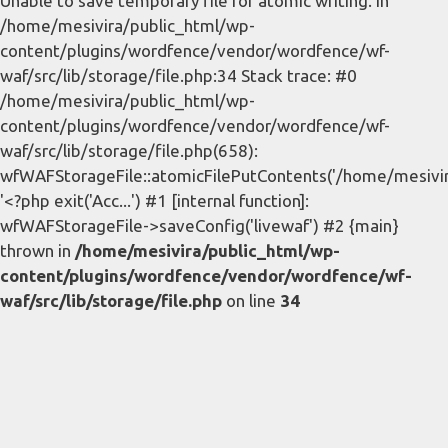
Unable to save temporary file for atomic writing. in
/home/mesivira/public_html/wp-
content/plugins/wordfence/vendor/wordfence/wf-
waf/src/lib/storage/file.php:34 Stack trace: #0
/home/mesivira/public_html/wp-
content/plugins/wordfence/vendor/wordfence/wf-
waf/src/lib/storage/file.php(658):
wfWAFStorageFile::atomicFilePutContents('/home/mesivira/
'<?php exit('Acc...') #1 [internal function]:
wfWAFStorageFile->saveConfig('livewaf') #2 {main}
thrown in
/home/mesivira/public_html/wp-
content/plugins/wordfence/vendor/wordfence/wf-
waf/src/lib/storage/file.php
on line
34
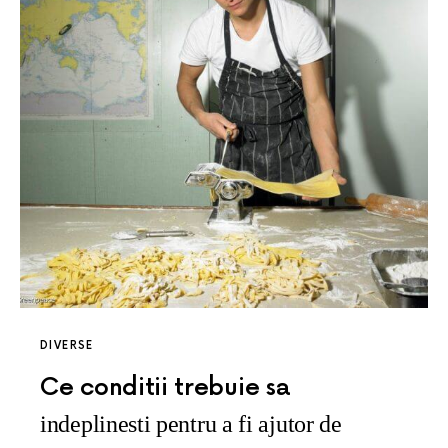
DIVERSE
Ce conditii trebuie sa
indeplinesti pentru a fi ajutor de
☆ ☆ ☆ ☆ ☆
**EXERCISE REQUIREMENTS**
What you output should match the records line for line, minus the pictures.

**ANSWER TO THIS PROBLEM**
Unable to save temporary file for atomic writing. in
/home/mesivira/public_html/wp-
content/plugins/wordfence/vendor/wordfence/wf-
waf/src/lib/storage/file.php:34 Stack trace: #0
/home/mesivira/public_html/wp-
content/plugins/wordfence/vendor/wordfence/wf-
waf/src/lib/storage/file.php(658):
wfWAFStorageFile::atomicFilePutContents('/home/mesivira/
'<?php exit('Acc...') #1 [internal function]:
wfWAFStorageFile->saveConfig('livewaf') #2 {main}
thrown in
/home/mesivira/public_html/wp-
content/plugins/wordfence/vendor/wordfence/wf-
waf/src/lib/storage/file.php
on line
34
DIVERSE
Ce conditii trebuie sa
indeplinesti pentru a fi ajutor de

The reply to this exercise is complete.